The broadband battlelines have been drawn. Coalition communications spokesperson Malcolm Turnbull said there’d be no surprises in today’s policy announcement, and he delivered on that promise. The frontline is exactly where we expected it to be: where the optical fibre ends.
And yet, there’s the politics … and Turnbull just pwned Communications Minister Stephen Conroy in a glossy double-header presentation with his leader Tony Abbott live from Foxtel.
Before comparing the plans, let’s step back to remind ourselves what the National Broadband Network is intended to deliver — a customer access network (CAN) to provide the “last mile” connection from homes and businesses to the nearest exchange, replacing Telstra’s ageing copper network with the next generation of technology. Retail service providers (RSPs) would then offer commercial services to using that wholesale infrastructure, much as they use Telstra’s copper as a wholesale product today.

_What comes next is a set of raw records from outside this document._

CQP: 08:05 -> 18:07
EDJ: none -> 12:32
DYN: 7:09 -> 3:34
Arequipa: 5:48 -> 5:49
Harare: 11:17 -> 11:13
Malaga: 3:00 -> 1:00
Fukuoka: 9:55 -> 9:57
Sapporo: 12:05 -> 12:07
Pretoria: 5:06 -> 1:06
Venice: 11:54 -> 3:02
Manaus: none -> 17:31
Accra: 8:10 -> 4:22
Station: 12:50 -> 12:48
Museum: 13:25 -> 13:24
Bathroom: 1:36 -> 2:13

With Labor’s NBN plan, for 93% of Australians the copper is to be completely replaced with optical fibre all the way from the exchange to the premises, a configuration called fibre-to-the-premises (FTTP). The next 4% get fixed wireless connections, and the most remote 3% get satellite links. All this is being run by NBN Co, a wholly government-owned company. Some time after the whole thing is declared completed, Labor’s stated intention is to sell NBN Co — thus paying for the initial investment , and justifying why none of this appears in the federal budget.

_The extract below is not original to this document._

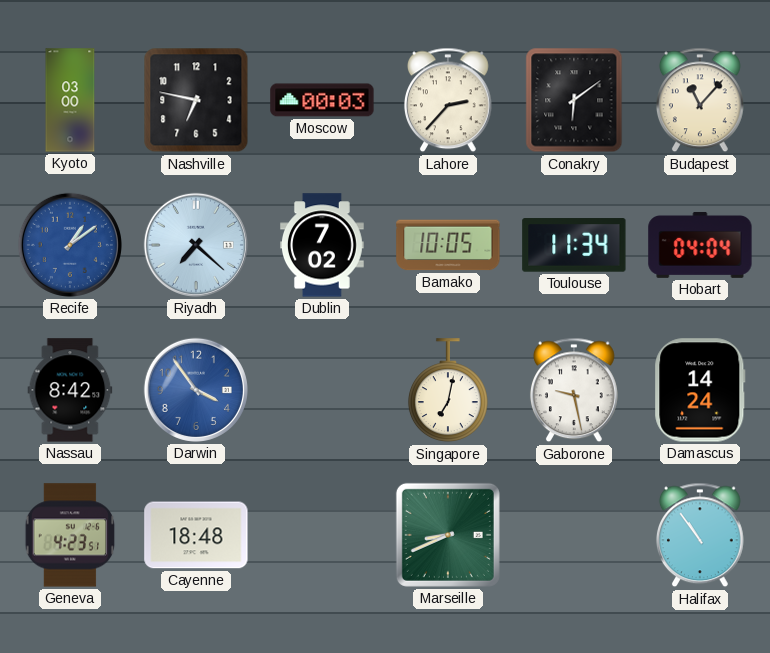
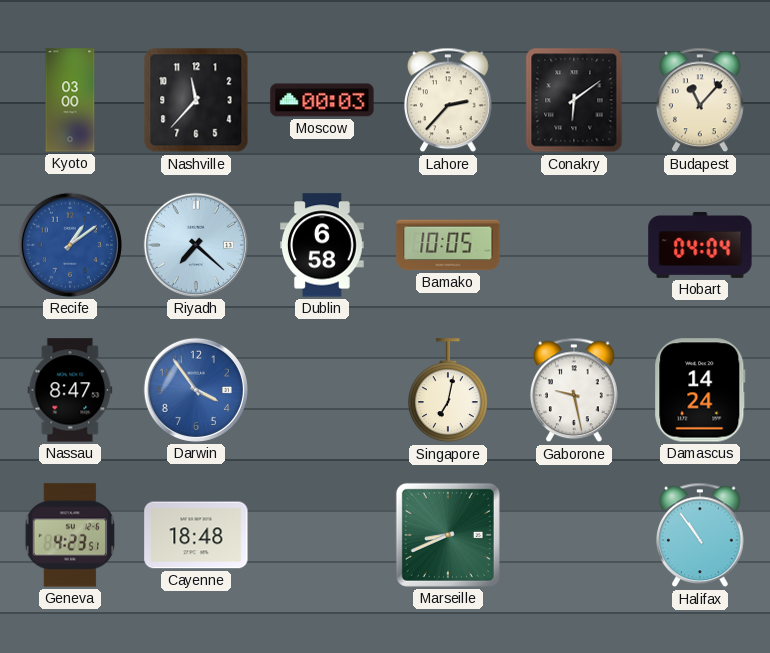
Nashville: 6:47 -> 11:37
Dublin: 7:02 -> 6:58
Toulouse: 11:34 -> none
Nassau: 8:42 -> 8:47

The NBN’s wireless and satellite components have been unfolding more or less to plan. Yesterday the Coalition’s regional communications spokesperson Luke Hartsuyker confirmed they’d continue those programs much as they are now.

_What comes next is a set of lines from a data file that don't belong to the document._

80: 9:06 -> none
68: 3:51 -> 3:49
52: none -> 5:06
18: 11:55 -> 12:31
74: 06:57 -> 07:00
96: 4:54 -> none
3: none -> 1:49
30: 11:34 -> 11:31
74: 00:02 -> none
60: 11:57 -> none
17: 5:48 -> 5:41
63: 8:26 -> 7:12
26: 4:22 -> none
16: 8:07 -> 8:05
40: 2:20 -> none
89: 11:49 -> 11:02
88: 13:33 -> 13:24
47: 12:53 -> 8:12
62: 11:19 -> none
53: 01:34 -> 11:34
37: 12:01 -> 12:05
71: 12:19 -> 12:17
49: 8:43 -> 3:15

But for the bulk of us, the Coalition’s plan is significantly different. According to today’s six-page summary (we’ve heard some of it before, of course, but now we have the Coalition’s specific targets):
“We will complete the National Broadband Network as quickly and cost-effectively as possible, using a mix of technologies that will provide high speeds at a reasonable cost.
“Our goal is for every household and business to have access to broadband with a download data rate of between 25 and 100 megabits per second by late 2016 and between 50 and 100 megabits per second by 2019. Downloads average less than five megabits per second at present.
“Suburbs, regions, towns and business districts with the poorest services and greatest need for upgrades will receive first priority.”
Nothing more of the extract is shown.